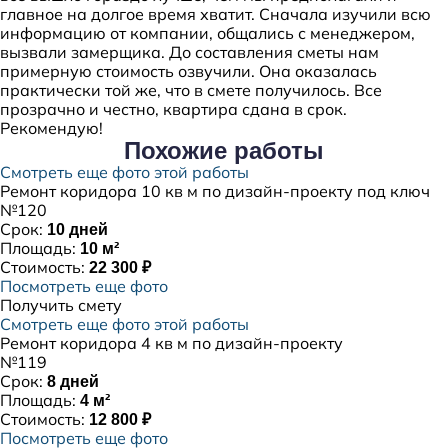
главное на долгое время хватит. Сначала изучили всю
информацию от компании, общались с менеджером,
вызвали замерщика. До составления сметы нам
примерную стоимость озвучили. Она оказалась
практически той же, что в смете получилось. Все
прозрачно и честно, квартира сдана в срок.
Рекомендую!
Похожие
работы
Смотреть еще фото этой работы
Ремонт коридора 10 кв м по дизайн-проекту под ключ
№120
Срок:
10 дней
Площадь:
10 м²
Стоимость:
22 300 ₽
Посмотреть еще фото
Получить смету
Смотреть еще фото этой работы
Ремонт коридора 4 кв м по дизайн-проекту
№119
Срок:
8 дней
Площадь:
4 м²
Стоимость:
12 800 ₽
Посмотреть еще фото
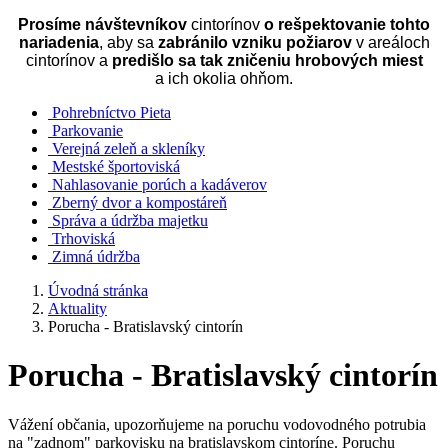
Prosíme návštevníkov
cintorínov
o rešpektovanie tohto
nariadenia
, aby sa
zabránilo vzniku požiarov
v areáloch
cintorínov a
predišlo sa tak zničeniu hrobových miest
a ich okolia ohňom.
Pohrebníctvo Pieta
Parkovanie
Verejná zeleň a skleníky
Mestské športoviská
Nahlasovanie porúch a kadáverov
Zberný dvor a kompostáreň
Správa a údržba majetku
Trhoviská
Zimná údržba
Úvodná stránka
Aktuality
Porucha - Bratislavský cintorín
Porucha - Bratislavský cintorín
Vážení občania, upozorňujeme na poruchu vodovodného potrubia
na "zadnom" parkovisku na bratislavskom cintoríne. Poruchu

What this task involves: Please give back exactly the lines from the first line of the records above through the line containing "Nahlasovanie porúch a kadáverov", only those and both included, with the pictures removed.

Output for this task:
главное на долгое время хватит. Сначала изучили всю
информацию от компании, общались с менеджером,
вызвали замерщика. До составления сметы нам
примерную стоимость озвучили. Она оказалась
практически той же, что в смете получилось. Все
прозрачно и честно, квартира сдана в срок.
Рекомендую!
Похожие
работы
Смотреть еще фото этой работы
Ремонт коридора 10 кв м по дизайн-проекту под ключ
№120
Срок:
10 дней
Площадь:
10 м²
Стоимость:
22 300 ₽
Посмотреть еще фото
Получить смету
Смотреть еще фото этой работы
Ремонт коридора 4 кв м по дизайн-проекту
№119
Срок:
8 дней
Площадь:
4 м²
Стоимость:
12 800 ₽
Посмотреть еще фото
Prosíme návštevníkov
cintorínov
o rešpektovanie tohto
nariadenia
, aby sa
zabránilo vzniku požiarov
v areáloch
cintorínov a
predišlo sa tak zničeniu hrobových miest
a ich okolia ohňom.
Pohrebníctvo Pieta
Parkovanie
Verejná zeleň a skleníky
Mestské športoviská
Nahlasovanie porúch a kadáverov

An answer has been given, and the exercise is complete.